Ask any of the other 23 coaches here in the Emirates if they’re planning to employ an approach as expansive, fluid, difficult to master, as Total Football and they’ll likely laugh in your face and politely excuse themselves. But Garba just smiles, folds his arms and sits back leaving you with mental images of the 1970s, Total Football’s heyday, and its short shorts and long sideburns.
Garba is not a naïve man. He is a serious man. He understands the freedom, the fitness and intelligence, the 90-minute commitment, needed to make it work. He also knows the dangers and challenges of using a highly intellectualised system, where the comfort of set positions is totally thrown out the window, are doubled with such young players. “It’s not been an easy philosophy to pass on to these young boys,” admitted Garba, who played in the first Nigerian team to reach a FIFA finals when he won the African U-20 championship of 1983. “They have no league experience. They are amateurs,” he insists of his side who have spent two weeks in Dubai preparing for the tournament opener.
“They play for local teams, or at their secondary schools, but it is this youth that can make them very adaptable to new ideas,” he adds, a tone of warning building in his voice. “They are right to call us favourites.
“I give my players a special freedom, a freedom to express themselves,” he continued, conjuring the spirit of the Rinus Michels, the late coach of Ajax and Holland, who is credited with founding, or at least refining, Total Football. “When we have the ball, we all attack. When we don’t, we all defend,” said the coach, who was an assistant in 2007 in Korea the last time Nigeria won a U-17 World Cup. “Take a chance; go forward, another man will cover you. All my players have the freedom to go anywhere, and it’s a responsibility they understand. Think Barcelona, think Spain, think entertaining, think passion and possibility.”
One would be tempted to think this all just bravado and bluster, but Garba sells it.

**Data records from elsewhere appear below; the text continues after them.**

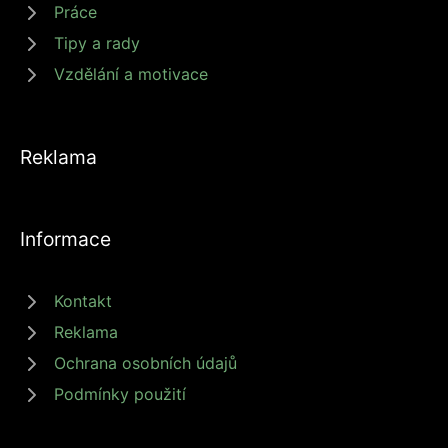
Práce
Tipy a rady
Vzdělání a motivace
Reklama
Informace
Kontakt
Reklama
Ochrana osobních údajů
Podmínky použití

He dropped Theophilus Solomon, a young striker dubbed the ‘Nigerian Ronaldo’ by media back home, due to a slight injury. But even without a marquis player, his confidence in his crop is plentiful. “I don’t see any defence that can stop us,” he said, citing an 11-0 win over Spanish club Espanyol’s youth academy team last month as a rather forceful example. “We know a World Cup is a different story, but, man, my attack is blistering. They can destroy any team on their day.”
Title or bust for boys in green
It’s clear. No false modesty here. This is a man who believes in his boys, his system, and expects a record fourth Nigerian title here in the Gulf. Anything less simply would not do. “We don’t rely on just a few players to score or lead,” he added. “We have so many attacking options, we’ve multiplied them. We can hurt you from all over the pitch. We’re not just 11 individuals playing a game. My players aren’t just numbers on a chalkboard. They are individuals with their own personalities. I have faith in them.”
Faith or not, football – Total football or any other kind – is played on a pitch, not in a hotel lobby. Goals win games and in their mouth-watering Group F opener against Mexico, Garba and co will meet up with the defending world champions in this age category. “I like the way the Latin American teams play, the way they ping the ball around, it’s a lot like Ghana, a lot like us,” he said. “But we can beat anyone.”
Garba is a man with a plan. It’s clear when he stalks the touchline during training sessions. “Enjoy yourselves, enjoy!” he often shouts, at the top of his lungs, urging his young players to express themselves. Total Football, after all, is still a kid’s game, with 22 bodies, a bouncing ball and a pair of goals.